February 9, 2022

New paper: Metal nanowires grown in situ on polymeric fibres for electronic textiles

Together with the Markovich Lab, we present the transformation of thin polymer fibres and fabrics into conductive materials by in situ growth of a thin, optically transparent gold–silver nanowire (NW) mesh directly on the surface of polymer fibres. we show that the NW network morphology depends on the diameter of the polymer fibres, where at small diameters (1–2 μm), the NWs form a randomly oriented network, but for diameters above several micrometers, the NWs wrap around the fibres transversally. This phenomenon is associated with the stiffness of the surfactant templates used for the NW formation. The approach demonstrated in this work can be extended to other polymeric fibres and could be useful for various smart electronic textile applications. 

February 3, 2022

New paper: Messy or Ordered? Multiscale Mechanics Dictates Shape-Morphing of 2D Networks Hierarchically Assembled of Responsive Microfibers

We present the fabrication of highly-ordered 2D networks hierarchically constructed of thermoresponsive mesoscale polymeric fibers, which can exhibit morphing with microscale resolution. The morphing of such networks strongly dependson two intrinsic length scales - the fiber diameter and mesh size. Depending on these parameters, such fiber-networks exhibit one of two thermally driven morphing behaviors: i)the fibers stay straight, and the network preserves its ordered morphology; or ii) the fibers buckle and the network becomes messy and highly disordered. Notably, in both cases, the networks display memory and regain their original ordered morphology upon shrinking.

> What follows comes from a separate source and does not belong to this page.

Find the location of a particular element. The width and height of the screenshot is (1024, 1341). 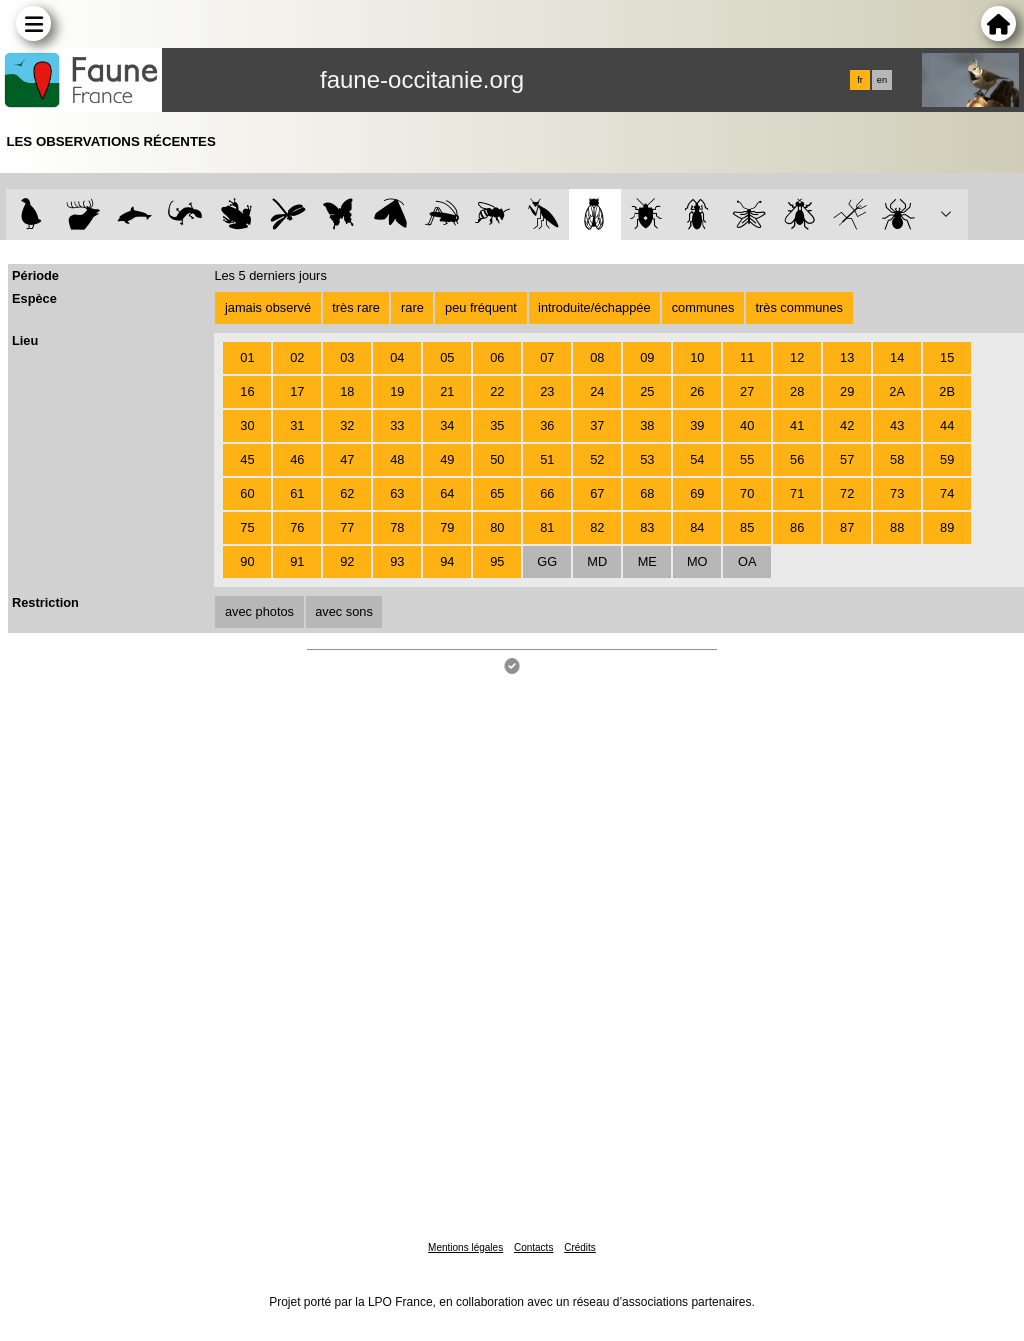 80 is located at coordinates (497, 527).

Together with the Adler-Abramovich Lab, we introduced a composite scaffold composed of polycaprolactone and hyaluronic acid incorporated with a short self-assembling peptide. The peptide includes the arginine-glycine-aspartic acid (RGD) motif and supports cellular attachment based on molecular recognition. In vitro assays revealed preosteoblasts adhered well to the scaffold and proliferated with significant osteogenic differentiation and calcium mineralization, making this system a leading candidate to serve as a scaffold for bone tissue engineering.